= Stanley G. Cohen =

American music educator (1928–2022)

Stanley G. Cohen (February 4, 1928 – September 8, 2022) was the first President of Five Towns College located in Dix Hills, NY on Long Island. He served as president for 40 years since the college was chartered in 1972. He founded the Dix Hills Performing Arts Center, which is located at the college.

Cohen earned his Doctorate in Education (Ed.D.) and his Bachelor of Science (B.S.) from New York University in Music Education. He obtained his Master of Arts (M.A.) degree from Queens College.

Cohen taught music at the James Madison, Francis Lewis, and John Bowne High Schools in Queens, and was instrumental in establishing music programs at the latter two schools. He also served as an associate professor of music at Kingsborough Community College of the City University of New York, an Assistant Examiner for the NYC Board of Examiners for prospective music teachers, and the Director of the Lincoln Center Performances for the NYC School Study and Concert Group.
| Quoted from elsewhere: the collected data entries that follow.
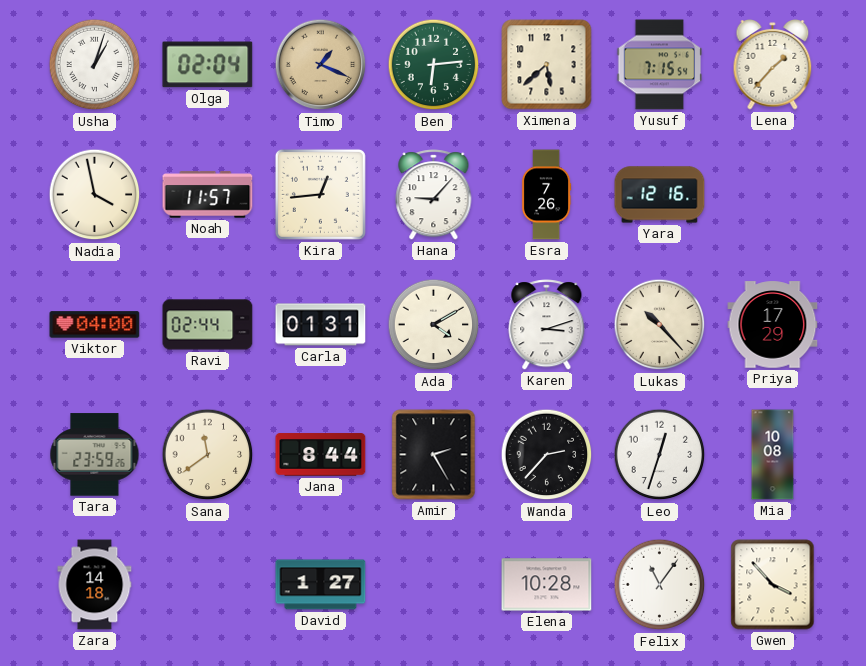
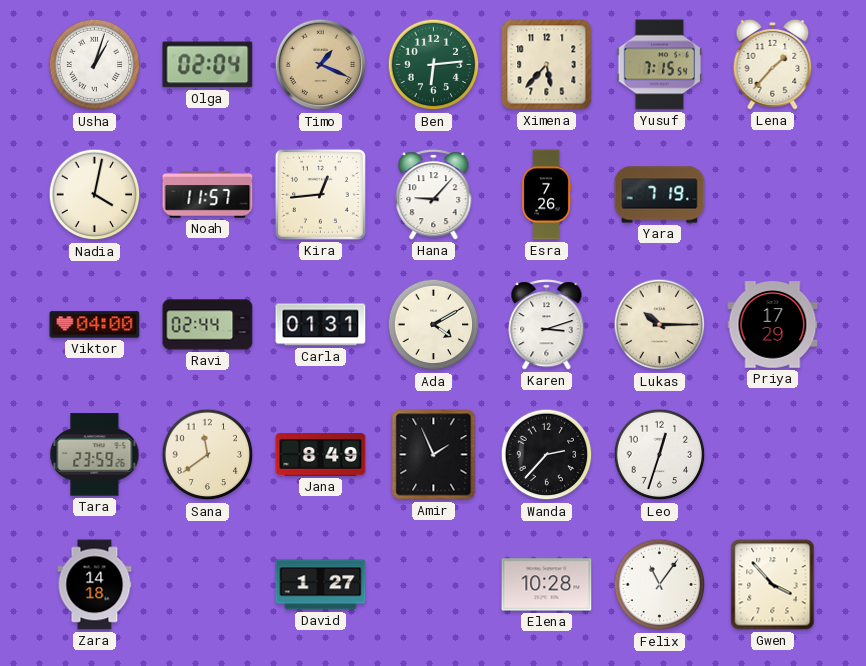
Ximena: 5:38 -> 5:37
Nadia: 3:58 -> 4:02
Yara: 12:16 -> 7:19
Lukas: 10:23 -> 10:15
Jana: 8:44 -> 8:49
Amir: 2:25 -> 1:56
Mia: 10:08 -> none
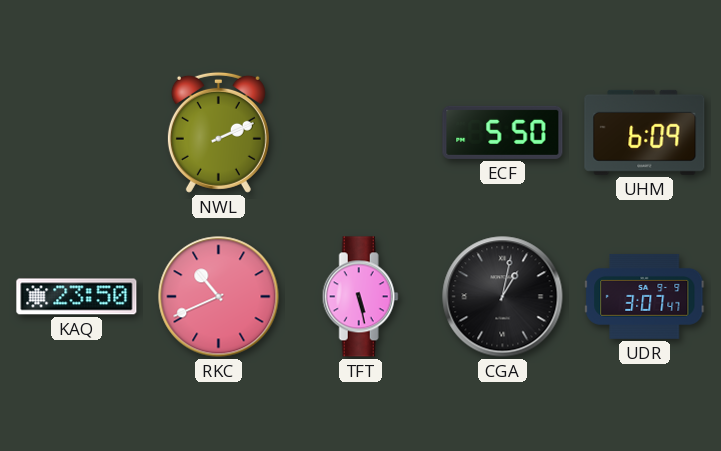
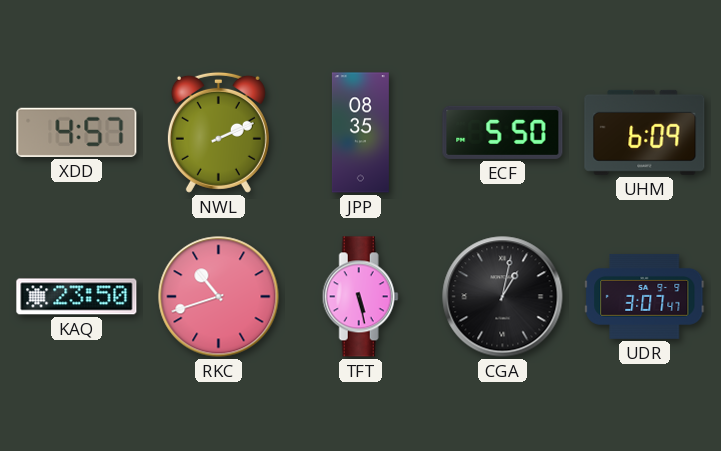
XDD: none -> 4:57
JPP: none -> 08:35
RKC: 10:41 -> 10:42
Cohen was a saxophonist, clarinettist, and flutist, as well as playing trumpet and piano. He was married to the late Lorraine Kleinman-Cohen; they have three children, Martin, David, and Janet.

Cohen was a trustee of the Long Island Regional Advisory Council on Higher Education (LIRACHE), a member of the National Association of Jazz Educators (NAJE), a member of the National Association of Schools of Music (NASM), a member of the American Federation of Musicians, among other organizations.